Use would have to be evaluated as to whether it's "sent" or "set".  I expect that Method 3 is in use.

Care to elucidate all readers on the accuracy of my understanding?
I'd also love to get confirmation on the new behavior as Brendan as stated.

I've also commented on how Bug 565965 has adverse effects on our services. https://bugzilla.mozilla.org/show_bug.cgi?id=565965#c15
This has been preffed off by default (bug 570630) pending more study, and ultimately, a solution that has been well tested and understood and can be introduced in a less piecemeal way.

To be clear, and to answer comment 16 -- the "Keep until" dropdown is unrelated to third party cookies. (This could be better indicated in the UI!)

What the new pref, "network.cookie.thirdparty.sessionOnly", does is restrict third party cookies to the session only. Of course, this only has any effect if third party cookies are enabled to begin with ("Accept third party cookies").
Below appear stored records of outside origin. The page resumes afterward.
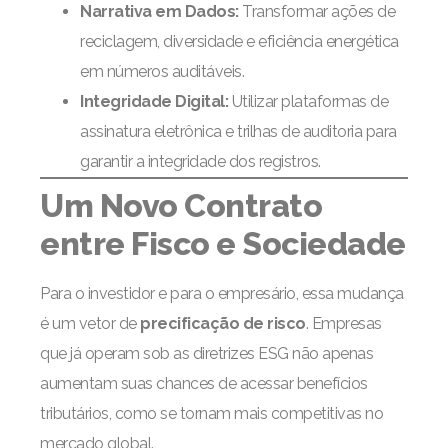
Narrativa em Dados:
Transformar ações de
reciclagem, diversidade e eficiência energética
em números auditáveis.
Integridade Digital:
Utilizar plataformas de
assinatura eletrônica e trilhas de auditoria para
garantir a integridade dos registros.
Um Novo Contrato
entre Fisco e Sociedade
Para o investidor e para o empresário, essa mudança
é um vetor de
precificação de risco
. Empresas
que já operam sob as diretrizes ESG não apenas
aumentam suas chances de acessar benefícios
tributários, como se tornam mais competitivas no
mercado global.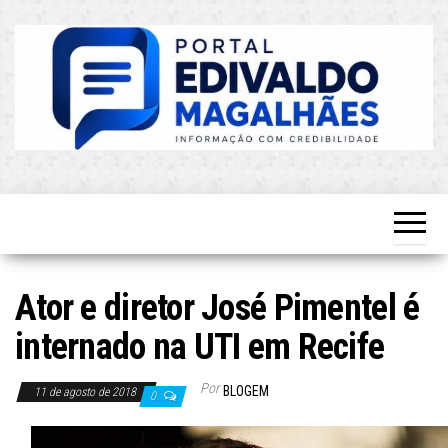
Skip
to
the
content
O Mais
Blog do
Atualizado!
Edvaldo
Magalhães
Ator e diretor José Pimentel é
internado na UTI em Recife
Por
BLOGEM
11 de agosto de 2018
0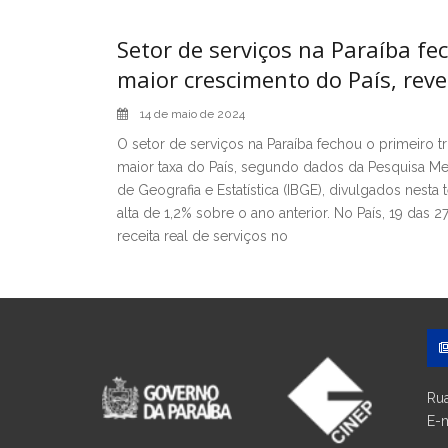
Setor de serviços na Paraíba fe
maior crescimento do País, reve
14 de maio de 2024
O setor de serviços na Paraíba fechou o primeiro t
maior taxa do País, segundo dados da Pesquisa Mens
de Geografia e Estatística (IBGE), divulgados nesta 
alta de 1,2% sobre o ano anterior. No País, 19 das
receita real de serviços no
Rua
E-m
ou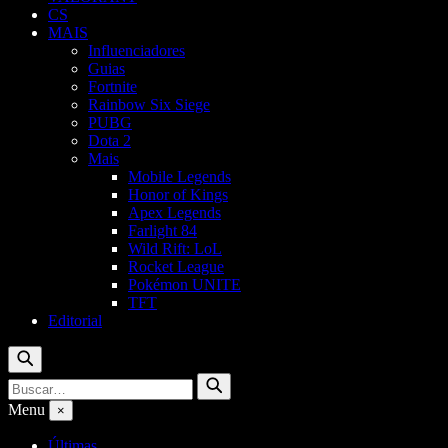
CS
MAIS
Influenciadores
Guias
Fortnite
Rainbow Six Siege
PUBG
Dota 2
Mais
Mobile Legends
Honor of Kings
Apex Legends
Farlight 84
Wild Rift: LoL
Rocket League
Pokémon UNITE
TFT
Editorial
Buscar
Buscar
Buscar
por:
Menu
×
Últimas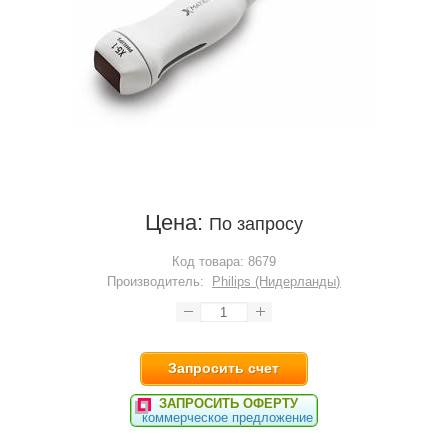
Цена:
По запросу
Код товара:
8679
Производитель:
Philips (Нидерланды)
Запросить счет
ЗАПРОСИТЬ ОФЕРТУ
коммерческое предложение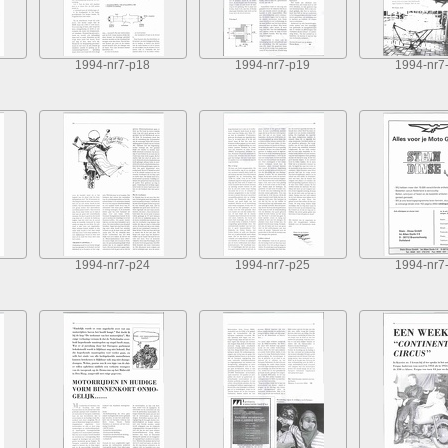
1994-nr7-p18
1994-nr7-p19
1994-nr7
1994-nr7-p24
1994-nr7-p25
1994-nr7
If you want to test this on your own, you may flip the pref in about:config -- but be warned, this is not representative of whatever solution we end up implementing, so test at your own risk.
I'm unclear on what needs documenting here. After reading the comments, it sounds like the standard behavior has returned to what it was originally. Is all I need to document here the new network.cookie.thirdparty.sessionOnly pref?
I wouldn't document anything yet. This isn't really exposed to anyone who doesn't go hunting for hidden prefs.
I'm removing the doc needed flag from this; any follow-up bug that will impact docs should get it added.